Claim : For all positive integers $n$,
\[n<a_n \le 2n\]

Proof : We show this via induction. When $n=1,2$ trivially, $1<a_1 \le 2$ and $2<a_2\le 4$ so the base cases are clear. Now, say the claim holds for all $1\le n \le 2k$ for some $k \ge 1$. Then,
\[2k+1 < 2+2k<2+2a_k=a_{2k+1} = 2+2a_k \le 2+2(2k)=2(2k+1)\]with equality on the upper bound if and only if $a_k=2k$. Similarly,
\[2k+2 < 2+k + (k+1) < 2 + a_k + a_{k+1} = a_{2k+2} = 2 + a_k + a_{k+1} \le 2+2k + 2(k+1)= 2(2k+2)\]with equality on the upper bound if and only if $a_k=2k$ and $a_{k+1}=2(k+1)$.

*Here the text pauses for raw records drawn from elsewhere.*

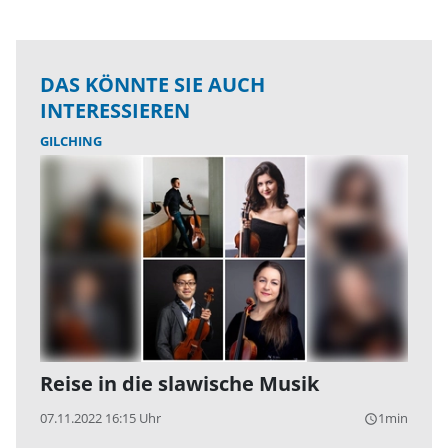
DAS KÖNNTE SIE AUCH
INTERESSIEREN
GILCHING
Reise in die slawische Musik
07.11.2022 16:15 Uhr
1min
query_builder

Now, if $\frac{a_n}{n}$ is an integer, the claim implies that we require $a_n = 2n$. Now, consider the minimal even $n>2$ such that $a_n =2n$. As a result of the equality condition noted above, we require $a_{\frac{n-2}{2}}=n-2$ and $a_{\frac{n-2}{2}+1}=n$ (since $n>2$ both of these are indeed valid terms). But these are consecutive terms, so one of them must have an even index. But since
\[\frac{n-2}{2} < \frac{n-2}{2}+1 < n\]for all $n>2$, this implies that there exists a smaller even indexed term $a_m=2m$ which is a contradiction. Thus, for all even $n$ , $\frac{a_n}{n}$ is not an integer.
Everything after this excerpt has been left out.